Energy firms must focus on ‘G’ in ESG factors
Controlling both management and the board is often a recipe for subpar corporate governance, and splitting roles is vital
In the energy sector, ESG investors often focus on the “E” (environment); largely sidestep the “S” (social), and completely ignore the “G” (governance). In many cases, green trumps, or even obscures, murkiness. Iberdrola, the European utility that’s a champion in renewables, is a case in point.
The company, one of the world’s largest wind power generators, is embroiled in a murky case of alleged corporate espionage that’s now an official criminal investigation in Spain. Its chair and CEO, Ignacio Galan, will appear in court alongside other top executives on Tuesday as suspects, which in Spanish law refers to unindicted subjects of official probes.
The probe is part of a broad scandal involving other blue-chip Spanish companies. According to investigators, several companies — including Iberdrola — allegedly hired a firm owned by a former senior police officer to spy on rivals and their executives.
The events under investigation date back to 2004 and include a couple of colourful corporate battles. According to court documents, Iberdrola allegedly asked the former police officer turned private investigator to dig up information on the chair of a local competitor. It also allegedly asked for intelligence on a local tycoon, Florentino Perez (better known as the chair of the Real Madrid soccer club) and his family, amid a takeover fight, according to the filing.
The investigation is still in its preliminary stages. Iberdrola strongly denies the charges, arguing that hiring the former cop was part of normal business and all payments were for proper services.
So far, shareholders have taken Iberdrola’s legal troubles in stride. The company is trading at a price-to-earnings ratio of nearly 18 times, compared to the 13 times of Enel, the Italian company that is its closer and larger rival, according to Bloomberg data. Iberdrola shares have outperformed too. Over two decades, Galan has turned a parochial coal-fired electricity producer in northern Spain into a global renewable giant, with subsidiaries from the UK to Mexico. Its green credentials have won plaudits; and few investors have complained about governance.
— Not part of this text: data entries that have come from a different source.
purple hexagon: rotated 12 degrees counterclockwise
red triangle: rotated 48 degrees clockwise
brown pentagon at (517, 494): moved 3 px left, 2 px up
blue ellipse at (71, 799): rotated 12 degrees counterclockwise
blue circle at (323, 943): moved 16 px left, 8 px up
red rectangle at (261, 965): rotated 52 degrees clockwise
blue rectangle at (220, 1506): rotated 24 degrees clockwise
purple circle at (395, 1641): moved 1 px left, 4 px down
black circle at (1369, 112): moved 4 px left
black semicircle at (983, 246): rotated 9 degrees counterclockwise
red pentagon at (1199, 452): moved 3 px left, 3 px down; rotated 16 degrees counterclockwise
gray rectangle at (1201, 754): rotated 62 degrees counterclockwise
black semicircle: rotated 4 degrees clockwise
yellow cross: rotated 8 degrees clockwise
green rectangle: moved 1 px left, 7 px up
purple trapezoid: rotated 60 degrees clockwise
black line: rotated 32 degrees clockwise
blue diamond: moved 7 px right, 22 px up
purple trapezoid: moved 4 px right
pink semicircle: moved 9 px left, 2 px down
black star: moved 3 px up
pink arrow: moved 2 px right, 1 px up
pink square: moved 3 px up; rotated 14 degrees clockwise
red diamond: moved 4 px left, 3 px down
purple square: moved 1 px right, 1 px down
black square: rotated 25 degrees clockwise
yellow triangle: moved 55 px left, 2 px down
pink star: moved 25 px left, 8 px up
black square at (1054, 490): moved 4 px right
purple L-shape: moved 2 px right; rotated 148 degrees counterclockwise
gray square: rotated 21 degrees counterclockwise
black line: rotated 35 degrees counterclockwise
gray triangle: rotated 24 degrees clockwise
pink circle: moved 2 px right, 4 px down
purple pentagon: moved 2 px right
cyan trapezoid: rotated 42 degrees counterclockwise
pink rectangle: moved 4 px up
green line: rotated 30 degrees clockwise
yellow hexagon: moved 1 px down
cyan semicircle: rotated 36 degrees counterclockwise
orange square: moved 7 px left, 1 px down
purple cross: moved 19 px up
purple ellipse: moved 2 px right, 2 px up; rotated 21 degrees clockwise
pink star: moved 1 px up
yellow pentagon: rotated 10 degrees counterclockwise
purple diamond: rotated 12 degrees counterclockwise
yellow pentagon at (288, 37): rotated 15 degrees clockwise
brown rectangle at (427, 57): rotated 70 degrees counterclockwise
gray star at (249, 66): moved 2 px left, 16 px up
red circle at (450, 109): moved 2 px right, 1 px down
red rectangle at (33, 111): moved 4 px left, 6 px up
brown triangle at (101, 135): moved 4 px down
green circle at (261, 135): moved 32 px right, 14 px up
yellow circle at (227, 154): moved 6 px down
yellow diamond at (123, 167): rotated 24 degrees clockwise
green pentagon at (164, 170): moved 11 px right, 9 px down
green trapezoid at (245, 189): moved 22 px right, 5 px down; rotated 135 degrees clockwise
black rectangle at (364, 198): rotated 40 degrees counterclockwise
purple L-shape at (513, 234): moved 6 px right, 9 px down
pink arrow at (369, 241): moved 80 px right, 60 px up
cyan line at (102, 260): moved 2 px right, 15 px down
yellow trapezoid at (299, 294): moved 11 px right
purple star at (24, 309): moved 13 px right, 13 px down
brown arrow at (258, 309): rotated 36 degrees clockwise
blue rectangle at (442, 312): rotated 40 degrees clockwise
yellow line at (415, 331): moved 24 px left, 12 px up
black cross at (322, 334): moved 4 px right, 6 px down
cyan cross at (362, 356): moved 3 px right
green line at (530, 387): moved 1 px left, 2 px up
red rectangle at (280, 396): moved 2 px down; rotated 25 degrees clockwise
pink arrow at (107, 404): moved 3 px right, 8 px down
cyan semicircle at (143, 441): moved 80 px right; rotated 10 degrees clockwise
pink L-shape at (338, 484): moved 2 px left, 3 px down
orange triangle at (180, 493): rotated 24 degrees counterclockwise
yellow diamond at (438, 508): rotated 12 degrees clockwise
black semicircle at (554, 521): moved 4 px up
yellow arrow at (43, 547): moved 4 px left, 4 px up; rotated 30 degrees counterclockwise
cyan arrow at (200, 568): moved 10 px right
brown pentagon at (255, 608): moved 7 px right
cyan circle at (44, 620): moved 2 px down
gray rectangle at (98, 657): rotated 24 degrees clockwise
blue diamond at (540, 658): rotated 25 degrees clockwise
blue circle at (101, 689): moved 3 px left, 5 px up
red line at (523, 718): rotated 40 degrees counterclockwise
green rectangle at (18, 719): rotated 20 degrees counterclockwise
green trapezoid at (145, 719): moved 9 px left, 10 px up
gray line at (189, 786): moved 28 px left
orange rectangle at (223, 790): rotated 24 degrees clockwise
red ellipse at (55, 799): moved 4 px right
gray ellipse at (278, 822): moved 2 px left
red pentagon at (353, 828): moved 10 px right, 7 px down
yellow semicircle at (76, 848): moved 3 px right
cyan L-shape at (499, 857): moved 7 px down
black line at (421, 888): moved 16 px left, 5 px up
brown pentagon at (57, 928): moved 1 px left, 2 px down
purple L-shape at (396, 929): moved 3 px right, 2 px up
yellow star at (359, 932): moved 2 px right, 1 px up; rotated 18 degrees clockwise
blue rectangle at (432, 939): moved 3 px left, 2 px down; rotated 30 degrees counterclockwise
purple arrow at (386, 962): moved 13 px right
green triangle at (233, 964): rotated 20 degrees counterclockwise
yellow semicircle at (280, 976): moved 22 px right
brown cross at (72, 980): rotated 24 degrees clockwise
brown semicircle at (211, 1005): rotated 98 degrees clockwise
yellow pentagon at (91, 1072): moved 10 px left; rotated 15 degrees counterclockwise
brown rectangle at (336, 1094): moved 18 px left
That may change as the criminal probe starts to affect the company’s ability to grow in a key market. Iberdrola is trying to expand aggressively in the US but its most recent attempt — buying a New Mexico-based utility called PNM Resources for more than $8bn, including debt — failed when regulators blocked the deal citing the probe in Spain, among other factors.
The US regulators were not so much worried whether Iberdrola’s use of the former police officer was illegal as they were about what that said about the company’s governance. “Apart from whether the actions of Iberdrola’s executives and its subsidiary constitute crimes under Spanish law, their actions appear to represent methods of doing business that should raise concerns,” a report prepared for the New Mexican state regulators said in a report.
“The criminal investigation is relevant as it may reflect the culture of Iberdrola.”
The company has made some good moves to defend itself: it commissioned PwC to do a forensic report, which it sent to the court, for example. But it needs to go beyond that to shore up its reputation. Galan has been running the company, first as CEO, and then as both chair and CEO, for nearly 21 years. That’s a very long reign.
Controlling both management and the board is often a recipe for subpar corporate governance. Splitting the role would go a long way to improve the “G” in ESG. Iberdrola’s shareholders, led by the sovereign wealth fund of Qatar and BlackRock, should press for an independent chair at the earliest opportunity to revamp governance.